The Wheaton estate planning process is a bit different for each person because no two estates are exactly alike. However, one common misconception is that estate planning is something you only need to think about if you have a great deal of wealth or operate a family business. The fact is that everyone in Wheaton has an estate and therefore everyone needs an estate plan.

The estate planning process includes some assessment, some education, and some decision making before a plan could be finalized. Many people find it helpful to work with an estate planning attorney who could ensure that they consider all aspects of the plan and that the plan complies with legal requirements.

Inventory for Estates

One of the first steps that should occur in the Wheaton estate planning process is a frank assessment of assets and liabilities. It could take some time and effort to list everything of value and every debt, but a plan created without a thorough inventory could cause more problems than it solves.
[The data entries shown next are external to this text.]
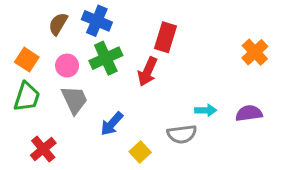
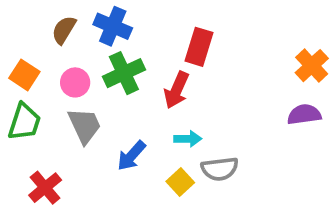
cyan arrow: (206, 110) -> (188, 139), moved
purple semicircle: (249, 113) -> (304, 114), moved
yellow square: (140, 152) -> (180, 182), moved

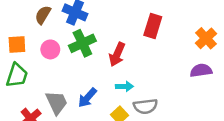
red rectangle: (199, 47) -> (153, 26), moved
orange square: (24, 75) -> (17, 44), turned -36
gray trapezoid: (85, 126) -> (56, 103), moved

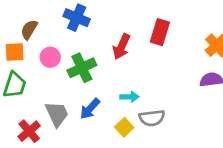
brown semicircle: (43, 15) -> (29, 30), moved
green cross: (82, 43) -> (82, 68), moved
red arrow: (117, 54) -> (122, 47), moved

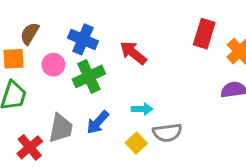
blue cross: (77, 18) -> (83, 39), moved
red rectangle: (160, 32) -> (204, 34), moved
red arrow: (122, 47) -> (133, 53), turned 105
gray trapezoid: (57, 114) -> (61, 128), turned 36

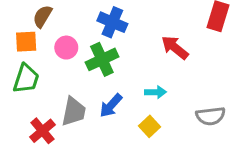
blue cross: (83, 39) -> (112, 22), moved
red arrow: (133, 53) -> (175, 48), moved
gray semicircle: (167, 133) -> (211, 116), moved

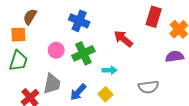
pink circle: (66, 48) -> (56, 50), moved
green cross: (102, 59) -> (83, 53), moved
blue arrow: (111, 106) -> (78, 92), moved

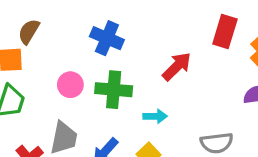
red arrow: (123, 39) -> (177, 66), turned 96
green cross: (83, 53) -> (114, 90), turned 30

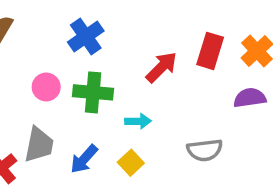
red rectangle: (225, 32) -> (210, 51), moved
blue cross: (107, 38) -> (86, 37), turned 32

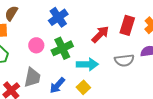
green cross: (93, 92) -> (62, 48), turned -30
cyan arrow: (138, 121) -> (87, 64), size x1.5
gray semicircle: (205, 150) -> (124, 60), moved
When listing assets and liabilities, it could be helpful to include account numbers and the location of paperwork and contact information for managers or advisors. A copy of the inventory should be given to the individual who is to handle the estate’s affairs. In Wheaton, this individual is often referred to as an executor or personal representative.

Consider Goals

Many people think the goals of their estate plan are so obvious that they do not need to be put in writing, but often committing something on paper could help focus thinking toward that goal. For a large number of people, protecting the future of loved ones is a primary goal, but there may be secondary concerns as well, such as providing for a favorite cause or charity.

Those who have a family business may need to consider a variety of needs and objectives. As part of the Wheaton estate planning process, an experienced estate planning lawyer could assist in assessing and prioritizing goals. An attorney could then propose different options for meeting those objectives.

Preparing Documents

Estate planning used to consist primarily of drawing up a will. Today, however, estate planners make use of a variety of documents to accomplish a wide range of purposes.

In the Wheaton estate planning process, it may make sense to consider using:

  • A revocable “living” trust to avoid probate
  • Irrevocable trusts to reduce tax liability
  • Powers of attorney to enable others to make financial or healthcare decisions in the event of incapacity
  • Health care directives to explain your healthcare desires to others
  • Life insurance to protect family or business interests
  • Prepaid funeral plans or other vehicles to provide for final expenses

An experienced estate planner could review available options and explains the pros and cons of each. It would also be wise to consider beneficiary designations on various accounts to ensure that they align with the goals of the estate plan.

Assistance with the Wheaton Estate Planning Process

Estate planning is undoubtedly complicated and since no one wants to think of about the end of their life, people tend to rush through the process or even worse, avoid it entirely. This could have painful ramifications for family and friends in the future.

Working with a professional who understands the considerations involved could make the Wheaton estate planning process easier to navigate and could result in a more comprehensive plan. Preparing a plan for the future could help you more fully enjoy the opportunities presented today.